Kemukus tidak bisa tidur lagi, bertanya-tanya, apa yang terjadi pada dirinya. Apakah yang dialaminya itu nyata, atau hanya perasaannya saja, atau itu hanya mimpi. Mimpi? Rasanya bukan, dia sudah terbangun walau saat itu belum terjaga sepenuhnya. Saat itu sampai pagi dia tidak bisa memejamkan mata lagi untuk tidur.
"Bagaimana tidurnya, nyenyak Nak Kemukus?" tanya calon ibu mertuanya.
"Ya Bu, sangat nyenyak," jawabnya. Tapi apakah calon ibu mertuanya itu percaya, karena matanya tampak merah dan kusut karena kurang tidur. Dia segera memalingkan muka agar matanya tidak terdeteksi kalau tampang orang ngantuk.
Kemukus hendak minta pamit, tapi dicegah agar makan pagi dulu. Lintang dengan manja memintanya agar sarapan dulu. "Makan pagi dulu, Kangmas, nanti kelaparan di jalan." Kemukus makan pagi bersama Lintang dan kedua calon mertuanya. Lintang anak tunggal. Anak orang kaya. Raden Mas Sundoro juragan sapi dan pemasok daging sapi terbesar di kota gudeg.
Setelah selesai sarapan dan tinggal berdua di meja makan, Kemukus berbisik, "Apa nggak jadi omongan tetangga kenginapan saya di rumah ini ini?"

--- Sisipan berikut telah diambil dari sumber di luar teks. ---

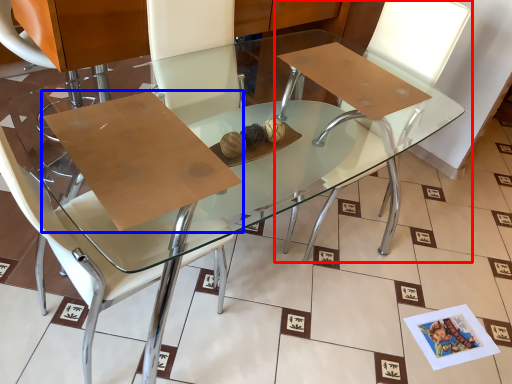 Question: Which object is further to the camera taking this photo, chair (highlighted by a red box) or cardboard (highlighted by a blue box)?

Choices:
 (A) chair
 (B) cardboard

Answer: (A) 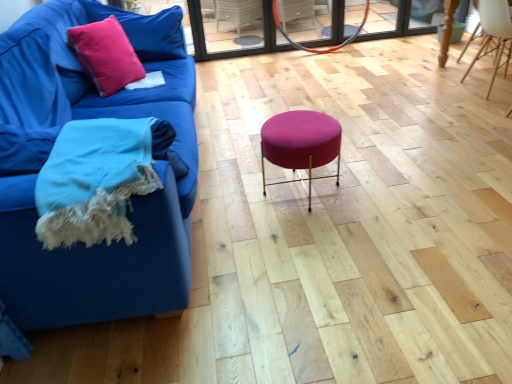 Question: Does pink velvet pillow at upper left have a greater height compared to woolen blue blanket at lower left?

Choices:
 (A) no
 (B) yes

Answer: (B)

Question: Is pink velvet pillow at upper left located outside woolen blue blanket at lower left?

Choices:
 (A) no
 (B) yes

Answer: (B)

Question: Does pink velvet pillow at upper left have a lesser height compared to woolen blue blanket at lower left?

Choices:
 (A) yes
 (B) no

Answer: (B)

Question: From the image's perspective, is pink velvet pillow at upper left above woolen blue blanket at lower left?

Choices:
 (A) yes
 (B) no

Answer: (A)

Question: Is pink velvet pillow at upper left to the left of woolen blue blanket at lower left from the viewer's perspective?

Choices:
 (A) no
 (B) yes

Answer: (B)

Question: Is matte pink cushion at upper left to the left or to the right of matte pink fabric stool at center in the image?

"Semua sudah tahu kalau kita calon suami istri," jawab Lintang dengan manja. Calon istrinya sangat cantik walau tapa poles lipstik. Memamg pernikahan mereka tinggal menghitung hari. Tanpa mandi dulu, Kemukus pamit kembali ke Hotel Ambarukmo, tempat dia menginap selama di Yogya. Ya, dia sedang meniti karir di perusahaan minyak nasional.
Dia alumni Fakultas Filsafat UGM. Lho kok bisa berkarir di Pertamina? Itu berkah dirinya yang saat kuliah jadi aktivis kampus. Dia dulu sering mengadakan seminar dan memanggil menteri-menteri sebagai nara sumber. Dia agak telat lulus karena banyak terlibat aksi mahasiswa, turun ke jalan untuk demontrasi menentang kebijakan pemerintah yang tidak pro rakyat kecil. Kelebihan jadi aktivis kampus, meski IPK rendah tapi dikenal banyak pejabat. Nah, itulah yang menyelamatkannya setelah lulus kuliah. Setelah mengundang seminar seorang menteri, dia sangat akrab dengan si pejabat. Begitu lulus dia menelepon si menteri kalau dirinya ada di ibu kota untuk cari kerja.
"Kamu ke sini!" pinta si menteri. Tanpa pikir panjang Kemukus langsung datang padanya. Bukan ke kantor, tetapi di rumah dinas sang menteri. "Mengapa kamu baru mengabari kelulusanmu sekarang, tidak dari kemarin-kemarin?'"
"Baru seminggu saya diwisuda, Pak. Hampir jadi mahasiawa abadi," jawab Kemukus. Si menteri tertawa. Pembicaraan menjadi meriah karena Kemukus pandai bicara. Diajak ngomong ngalor ngidul, baik masalah politik, pendidikan, bahkan rembugan tentang tuyul akan nyambung, refensi di otaknya sangat banyak karena dia memang kutu buku. Semua buku dilalapnya sejak kecil. malahan, sebelum dewasa, dia sudah menyelinap masuk ke kamar orangtuanya dan diam-diam membaca novel-novel dewasa yang membuatnya gemetaran dan tidak bisa tidur karena memendam rasa ngilu dan anu di bagian bawah perutnya.